The IUPAP International Conference on Women in Physics will take place at the University of Birmingham from July 17-20 2017. Jointly hosted by the University of Birmingham and the Institute of Physics and the Universities of Warwick and Nottingham, it seeks to share and create good practice and strategic policy for improving the opportunities at all stages of female physicist’s careers.
The conference brings together country teams from around the world. We will be celebrating the diversity of what it means to be a ‘female physicist’ with an art installation. The installation is the collaborative work of Dr Annie Mahtani, electroacoustic composer (University of Birmingham School of Languages, Cultures, Art History & Music), anthropologist Liz Hingley and Prof Nicola Wilkin, theoretical physicist and Chair of the Conference Local organizing committee.
The installation brings together the arts and science to offer a unique insight into the work of women in physics today as they push forward the boundaries of knowledge and impact people’s lives around the world.
At the invitation of the artists, the 200 women delegates have submitted images of their diverse working environments. The images will be projected 360 degrees around the alcove underneath the UoB clock tower. The screenings will highlight the historic architecture of the symbolic UoB building. Responsive soundscapes created by Dr Mahtani from recordings taken in the University of Birmingham Physics department will accompany the screenings. The space will be enclosed with black drapes to create an immersive experience. Visitors will be guided though the installation by stewards during the conference period.

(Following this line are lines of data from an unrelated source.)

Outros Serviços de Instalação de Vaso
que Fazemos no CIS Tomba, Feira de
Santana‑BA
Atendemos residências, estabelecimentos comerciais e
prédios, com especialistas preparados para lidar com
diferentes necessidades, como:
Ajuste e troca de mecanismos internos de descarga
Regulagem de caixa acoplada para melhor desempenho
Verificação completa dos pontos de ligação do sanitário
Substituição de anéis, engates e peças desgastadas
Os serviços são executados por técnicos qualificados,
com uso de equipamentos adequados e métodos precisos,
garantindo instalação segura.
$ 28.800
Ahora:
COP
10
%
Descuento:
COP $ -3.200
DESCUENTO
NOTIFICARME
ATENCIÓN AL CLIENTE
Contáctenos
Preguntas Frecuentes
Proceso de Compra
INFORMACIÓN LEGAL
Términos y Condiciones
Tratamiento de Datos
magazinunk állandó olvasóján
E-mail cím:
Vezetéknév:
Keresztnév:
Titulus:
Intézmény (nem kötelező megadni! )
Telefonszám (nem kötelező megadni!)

This collaborative project follows on from ‘Making Space; celebrating women from the University of Birmingham’, a project showcasing the role of women in the UoB and reflecting on the need to make a better space for women on campus and beyond. Photographic portraits by Liz Hingley of over 60 leading women (including Dr Mahtani and Prof Wilkin) are currently on display in the rotunda space. Liz Hingley and Dr Mahtani, will lead a tour of both exhibitions during the conference.
To mark the conference at the University of Birmingham Dr Mahtani will record interviews with delegates talking about their lives’, work and inspirations’. She will create tweets to promote the event on social media and a significant soundscape responding to the conference, which will be available on the UoB website and archived.

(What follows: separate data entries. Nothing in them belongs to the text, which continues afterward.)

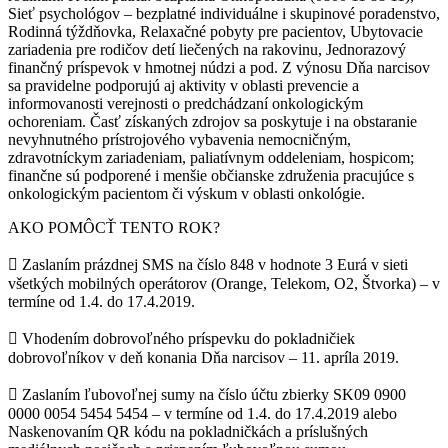
Sieť psychológov – bezplatné individuálne i skupinové poradenstvo,
Rodinná týždňovka, Relaxačné pobyty pre pacientov, Ubytovacie
zariadenia pre rodičov detí liečených na rakovinu, Jednorazový
finančný príspevok v hmotnej núdzi a pod. Z výnosu Dňa narcisov
sa pravidelne podporujú aj aktivity v oblasti prevencie a
informovanosti verejnosti o predchádzaní onkologickým
ochoreniam. Časť získaných zdrojov sa poskytuje i na obstaranie
nevyhnutného prístrojového vybavenia nemocničným,
zdravotníckym zariadeniam, paliatívnym oddeleniam, hospicom;
finančne sú podporené i menšie občianske združenia pracujúce s
onkologickým pacientom či výskum v oblasti onkológie.
AKO POMÔCŤ TENTO ROK?
 Zaslaním prázdnej SMS na číslo 848 v hodnote 3 Eurá v sieti
všetkých mobilných operátorov (Orange, Telekom, O2, Štvorka) – v
termíne od 1.4. do 17.4.2019.
 Vhodením dobrovoľného príspevku do pokladničiek
dobrovoľníkov v deň konania Dňa narcisov – 11. apríla 2019.
 Zaslaním ľubovoľnej sumy na číslo účtu zbierky SK09 0900
0000 0054 5454 5454 – v termíne od 1.4. do 17.4.2019 alebo
Naskenovaním QR kódu na pokladničkách a príslušných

Liz Hingley will be the official photographer for the conference, capturing portraits of delegates on the UoB campus throughout this historic event.
The screening will be uploaded to the University website alongside sound recordings and portraits of conference delegates to create a digital legacy – which will be of benefit for outreach activities, for the universities and the Institute of Physics.
Caption for the flyer:
“Hydrogen is the most abundant element in the known universe making up 75% of normal matter. It is the building block of everything we know.
The visual for the flyer employs a simple atomic model for protium (hydrogen’s most common isotope). A single electron orbits a single positive nucleus made up of a single proton.
The atomic nucleus and positive charge symbol perform the second function of forming the female gender symbol – visually communicating the idea of women at the heart of physics."